Nous nous spatialisons quotidiennement grâce à la stéréophonie et à la stéréoscopie. Notre corps lui-même est divisé en deux parties qui se ressemblent sans être absolument identiques : deux mains, deux bras, deux jambes, deux pieds, deux yeux, deux oreilles, etc. Etrange parcours de cette symétrie bilatérale du corps humain qui divise en deux la perception du monde pour ensuite superposer ces deux images, ces deux sons afin de pouvoir reconstituer l’unité d’un monde.
L’industralisation de la perception commence au XIXème siècle et plonge ses racines dans la camera obscura du XVIème siècle: la vision peut être artificiellement isolée et devient donc à son tour observable, un élément de spécularité. La séparation des sens et leur recomposition technologique dans des machines de vision forme un événement dont la compréhension reste décisive pour notre contemporanéité. Ici s’invente un nouveau corps qui est simulable et un nouveau rapport de forces.
Le physiologiste Charles Wheastone découvre en 1833 le parallaxe binoculaire, c’est-à-dire le nombre degré selon lequel l’angle des axes de chacun des yeux diffère quand il est concentré sur le même point. L’organisme humain a ainsi la capacité de synthétiser la disparité rétinienne en une image unique. L’expérience perceptive est essentiellement une appréhension des différences. La relation de l’observateur à l’objet n’est pas d’identité mais une expérience d’images disjointes et divergentes. Comme le phénakistiscope et les autres machines de vision non-projectives, le stéréoscope exige la proximité physique et l’immobilité du spectateur.

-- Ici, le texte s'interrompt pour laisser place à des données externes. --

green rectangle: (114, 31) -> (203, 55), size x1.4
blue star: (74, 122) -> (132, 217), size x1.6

I/O Stereo propose de rendre sensible ce processus inapparent de découpage et de recomposition de l’information sensorielle et de montrer que les deux figures symétriques ne sont pas substituables, que la perception est affaire de disjointure plutôt que d’identité.
I/O Stereo est une machine de vision anaglyphique et un système stéréophonique. L’image est en relief tout comme le son, de sorte que l’effet de spatialisation est saisissant. Toutefois le référent choisi, un tunnel, a de telles propriétés de circulation que la synchronisation des images et des sons est perturbante. La temporalité est une structure a priori de l’observation. Ce tunnel est une distance entre deux images et deux sons, distance redoublée par les procédures techniques utilisées de stéréoscopie et de stéréophonie, redoublée une fois encore par le lieu d’exposition lui-même et les distances de monstration.

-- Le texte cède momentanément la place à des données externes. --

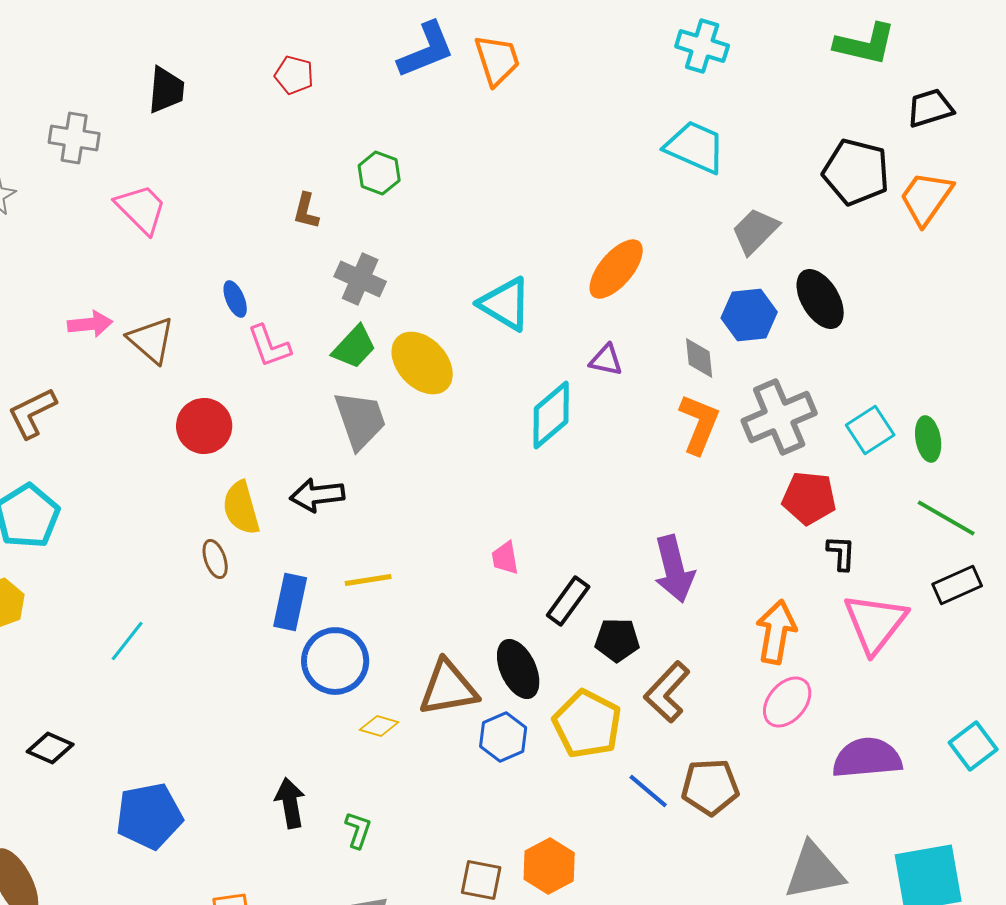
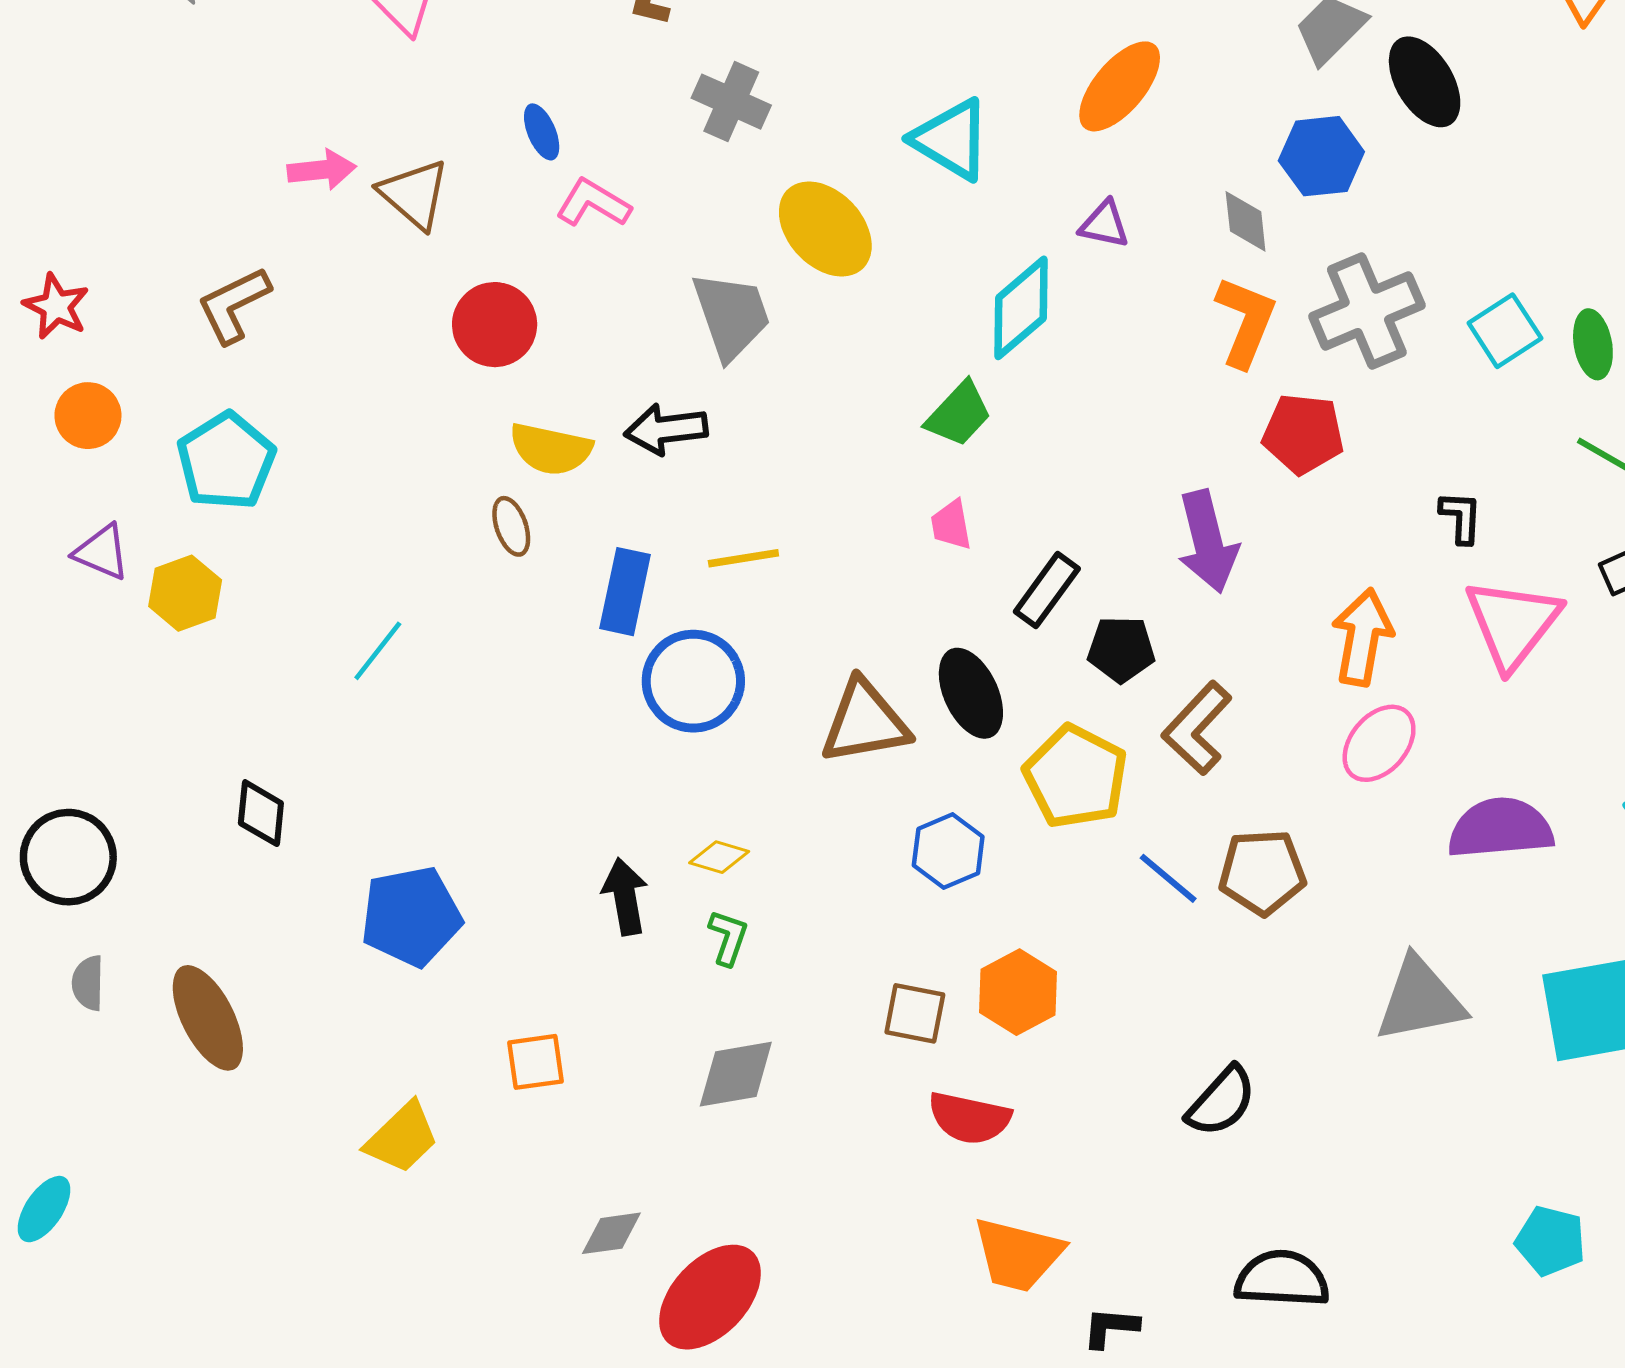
black ellipse: (820, 299) -> (1425, 82), moved
pink L-shape: (269, 346) -> (593, 203), turned 141
green trapezoid: (354, 347) -> (959, 414), moved
red pentagon: (809, 498) -> (1303, 434), moved
yellow semicircle: (241, 508) -> (551, 449), turned -62
yellow diamond: (379, 726) -> (719, 857), moved
blue hexagon: (503, 737) -> (948, 851), moved
black diamond: (50, 748) -> (261, 813), turned 72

On choisira un espace commun dont la forme est à l’image du dispositif et permet tant visuellement que sonorement de dédoubler/redoubler l’information captée et de produire un espace dont les éléments entrent et sortent.
Un tunnel à double voie: synchronisation des passages de l’image et du son, distinction entre les voitures qui entrent et qui sortent du champ, effet de stéréo.
On filmera ce tunnel à l’entrée et à la sortie avec deux couples de deux caméras croisées (stéréoscopie) et deux couples de deux micros croisés (stéréophonie). On enregistera l’image et le son de la circulation.